One of the ways to become less afraid of highway hazards is to learn just what they are, and to more fully understand them. This is also useful because many of these hazards do not apply to local roads, and so if you have never driven on the highway, you will not encounter them until you do.
The only preparation before you head out for the first time, therefore, is to learn about these hazards (not to mention all the safety signage that you will also never see on local roads).
For New Drivers
Before getting on to the most significant highway safety hazards though, it’s wise to make a quick point that is of use to new drivers. You should display your “learner” or “new driver” sign.
In this way, you can appeal to the courtesy of other motoristswho might do what they can to make things a bit easier for you or, at any rate, might not be so quick to bellow road rage in your direction when you make a mistake.
Top Highway Safety Hazards
So, with that out of the way, here is what you should be prepared for:
Well, of course. Cars drive faster on the highway than anywhere else. Nevertheless, they do not do so across thin or winding roads with many stops along the way. They typically do so over long stretches of straight or gently curving roads, which makes driving at speed less perilous. Nonetheless, bear in mind that this speed is that which makes crashes so dangerous.

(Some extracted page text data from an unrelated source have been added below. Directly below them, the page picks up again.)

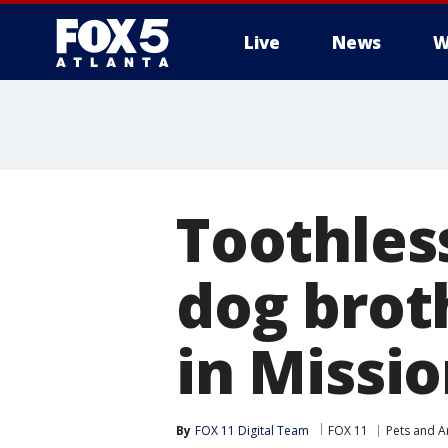
Live
News
W
Toothles
dog brot
in Missio
By
FOX 11 Digital Team
FOX 11
Pets and A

Rush hour means more cars, more impatient drivers, and more stops and starts. This is part and parcel of highway driving, although it is something you can maybe avoid on your first couple of outings. However, rush-hour driving is an essential skill. The reason there is rush-hour at all is because drivers need to drive at this time.
Lanes are there for overtaking – there actually isn’t, or shouldn’t be, any such thing as a “fast lane” – nevertheless, the overtake lane is where cars speed past each other andpast slower cars and so this is undoubtedly a highway hazard.
Breaking Down Can Be Scary
And perilous. However, bear in mind that your car will rarely come to a complete stop in the middle of the highway, and you should always have time to stick on the emergency lights and pull over.
These things are the very reason people are scared of the highway. But ending that fear begins with facing it.